Following a routine exam to assess your overall health (taking your blood pressure, listening to your heart), the doctor will focus on the joints that are bothering you — feeling and pressing on them for signs of swelling or tenderness and watching how they “work” when you walk or bend. The doctor will also assess other joints, which could be affected by arthritis even though you don’t know it yet.
During the joint examination, the doctor will ask you to move joints (“active motion”) and will also move them himself (“passive motion”). In true joint disease, movement is limited and causes pain with both active and passive motion. If the doctor can move a joint further than you can (flex your knee in a wider arc, for example), then you probably don’t have a problem with your joint but instead with the tendons or muscles surrounding it.

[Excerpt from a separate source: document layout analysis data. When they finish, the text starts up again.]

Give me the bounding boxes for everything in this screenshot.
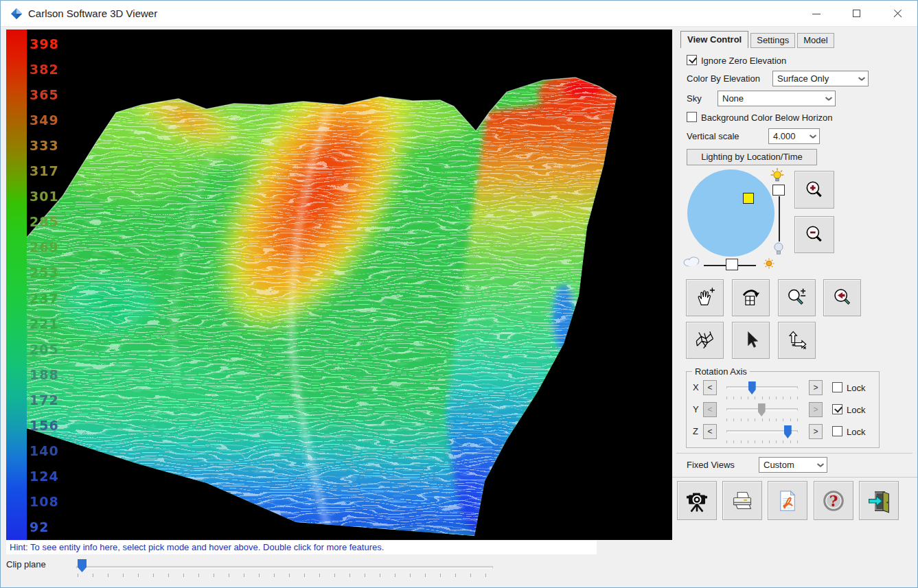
elevation-label: 317 xyxy=(30,163,59,178)
color-by-elevation-label: Color By Elevation xyxy=(687,73,760,84)
elevation-label: 156 xyxy=(30,418,59,433)
app-window: { "window": { "title": "Carlson Software… xyxy=(0,0,918,588)
ignore-zero-elevation-label: Ignore Zero Elevation xyxy=(701,56,786,66)
rotation-axis-title: Rotation Axis xyxy=(692,366,750,377)
screenshot-button[interactable] xyxy=(677,481,717,520)
select-tool-button[interactable] xyxy=(732,322,770,359)
cloud-sun-slider-handle[interactable] xyxy=(726,259,738,270)
pan-hand-icon xyxy=(695,287,715,308)
y-rotation-slider-handle[interactable] xyxy=(758,403,766,416)
3d-viewport[interactable]: 3983823653493333173012852692532372212051… xyxy=(6,30,672,540)
printer-icon xyxy=(731,489,754,513)
exit-door-icon xyxy=(867,489,891,513)
elevation-label: 365 xyxy=(30,87,59,102)
clip-plane-label: Clip plane xyxy=(6,559,46,569)
y-step-right-button[interactable]: > xyxy=(809,402,823,417)
x-rotation-slider-track[interactable] xyxy=(726,386,798,389)
z-lock-label: Lock xyxy=(847,427,865,437)
tab-settings[interactable]: Settings xyxy=(750,33,795,48)
zoom-in-icon xyxy=(803,179,825,201)
help-icon: ? xyxy=(821,489,846,513)
zoom-out-icon xyxy=(803,224,825,246)
rotate-view-button[interactable] xyxy=(732,279,770,316)
title-bar: Carlson Software 3D Viewer xyxy=(1,1,917,27)
x-rotation-slider-handle[interactable] xyxy=(748,381,756,395)
z-rotation-slider-handle[interactable] xyxy=(784,425,792,438)
print-button[interactable] xyxy=(722,481,762,520)
z-step-right-button[interactable]: > xyxy=(809,424,823,439)
light-intensity-slider-track[interactable] xyxy=(779,196,780,242)
rotate-icon xyxy=(741,287,761,308)
x-lock-label: Lock xyxy=(847,383,865,393)
fixed-views-dropdown[interactable]: Custom xyxy=(759,457,827,473)
elevation-label: 237 xyxy=(30,291,59,306)
pdf-document-icon xyxy=(776,489,799,513)
sun-position-handle[interactable] xyxy=(743,193,754,204)
ignore-zero-elevation-checkbox[interactable] xyxy=(687,55,697,65)
carlson-logo-icon xyxy=(10,8,23,20)
axis-x-label: X xyxy=(693,382,699,392)
cloud-icon xyxy=(682,255,701,268)
terrain-3d-view[interactable] xyxy=(6,30,672,540)
x-slider-ticks xyxy=(726,397,798,400)
light-on-icon xyxy=(770,167,785,183)
zoom-window-button[interactable] xyxy=(823,279,861,316)
clip-plane-slider-track[interactable] xyxy=(76,566,493,569)
z-rotation-slider-track[interactable] xyxy=(726,430,798,433)
y-step-left-button[interactable]: < xyxy=(703,402,717,417)
clip-plane-slider-handle[interactable] xyxy=(78,559,87,572)
chevron-down-icon xyxy=(817,463,823,469)
export-pdf-button[interactable] xyxy=(768,481,807,520)
maximize-button[interactable] xyxy=(841,1,873,27)
x-step-left-button[interactable]: < xyxy=(703,380,717,395)
minimize-button[interactable] xyxy=(801,1,832,27)
vertical-scale-label: Vertical scale xyxy=(687,131,739,141)
surface-mesh-tool-button[interactable] xyxy=(686,322,724,359)
elevation-colorbar xyxy=(6,30,27,540)
elevation-label: 349 xyxy=(30,113,59,128)
z-slider-ticks xyxy=(726,440,798,444)
axes-tool-button[interactable] xyxy=(778,322,816,359)
elevation-label: 140 xyxy=(30,443,59,458)
tab-view-control[interactable]: View Control xyxy=(680,31,748,48)
x-lock-checkbox[interactable] xyxy=(832,382,842,392)
y-lock-checkbox[interactable] xyxy=(832,404,842,414)
chevron-down-icon xyxy=(810,134,815,140)
x-step-right-button[interactable]: > xyxy=(809,380,823,395)
background-color-below-horizon-checkbox[interactable] xyxy=(687,112,697,122)
fixed-views-value: Custom xyxy=(764,460,794,470)
zoom-out-button[interactable] xyxy=(794,216,834,253)
rotation-axis-row-z: Z < > Lock xyxy=(687,424,880,446)
exit-button[interactable] xyxy=(859,481,899,520)
divider xyxy=(676,453,913,454)
clip-plane-row: Clip plane xyxy=(1,555,918,588)
clip-plane-ticks xyxy=(78,574,487,578)
z-lock-checkbox[interactable] xyxy=(832,426,842,436)
window-title: Carlson Software 3D Viewer xyxy=(28,8,157,19)
sky-value: None xyxy=(722,93,744,104)
zoom-plus-minus-icon xyxy=(787,287,807,308)
y-lock-label: Lock xyxy=(847,405,865,415)
lighting-by-location-time-button[interactable]: Lighting by Location/Time xyxy=(687,149,817,165)
zoom-in-out-tool-button[interactable] xyxy=(778,279,816,316)
sky-dropdown[interactable]: None xyxy=(718,91,836,106)
elevation-label: 124 xyxy=(30,469,59,484)
z-step-left-button[interactable]: < xyxy=(703,424,717,439)
rotation-axis-row-y: Y < > Lock xyxy=(687,402,880,424)
y-rotation-slider-track[interactable] xyxy=(726,408,798,411)
view-orientation-sphere[interactable] xyxy=(687,169,774,257)
close-button[interactable] xyxy=(882,1,913,27)
mesh-icon xyxy=(695,330,715,351)
panel-tabs: View ControlSettingsModel xyxy=(680,31,834,47)
elevation-label: 188 xyxy=(30,367,59,382)
control-panel: View ControlSettingsModel Ignore Zero El… xyxy=(672,30,918,555)
help-button[interactable]: ? xyxy=(814,481,853,520)
pan-tool-button[interactable] xyxy=(686,279,724,316)
tab-model[interactable]: Model xyxy=(797,33,834,48)
zoom-in-button[interactable] xyxy=(794,171,834,209)
light-intensity-slider-handle[interactable] xyxy=(772,185,785,196)
elevation-label: 221 xyxy=(30,316,59,331)
color-by-elevation-dropdown[interactable]: Surface Only xyxy=(772,71,869,86)
status-hint-bar: Hint: To see entity info here, select pi… xyxy=(6,541,597,554)
vertical-scale-dropdown[interactable]: 4.000 xyxy=(768,128,820,144)
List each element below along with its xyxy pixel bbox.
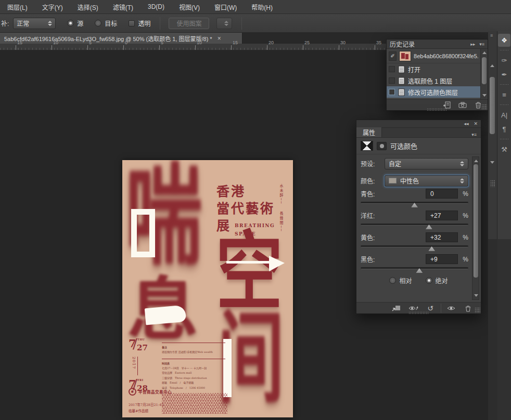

Different joints are examined in different ways:
The doctor checks for bony enlargements on the end joints of fingers or on the middle joints. These outgrowths, or nodes, are clear signs of osteoarthritis.
Limited range of motion is the key indicator. With the patient lying on his back with knees bent, the doctor places one hand on the knee and the other on the heel and then rotates the foot outward and inward. Restricted inward rotation is typically an early sign of hip osteoarthritis.
In addition to checking for abnormalities in joint movement, the doctor looks for areas of swelling around the knee joint.
The doctor palpates (feels) the contours of the spine to check for abnormal tenderness and assesses range of motion — whether the patient can touch his ear with his shoulder, for example.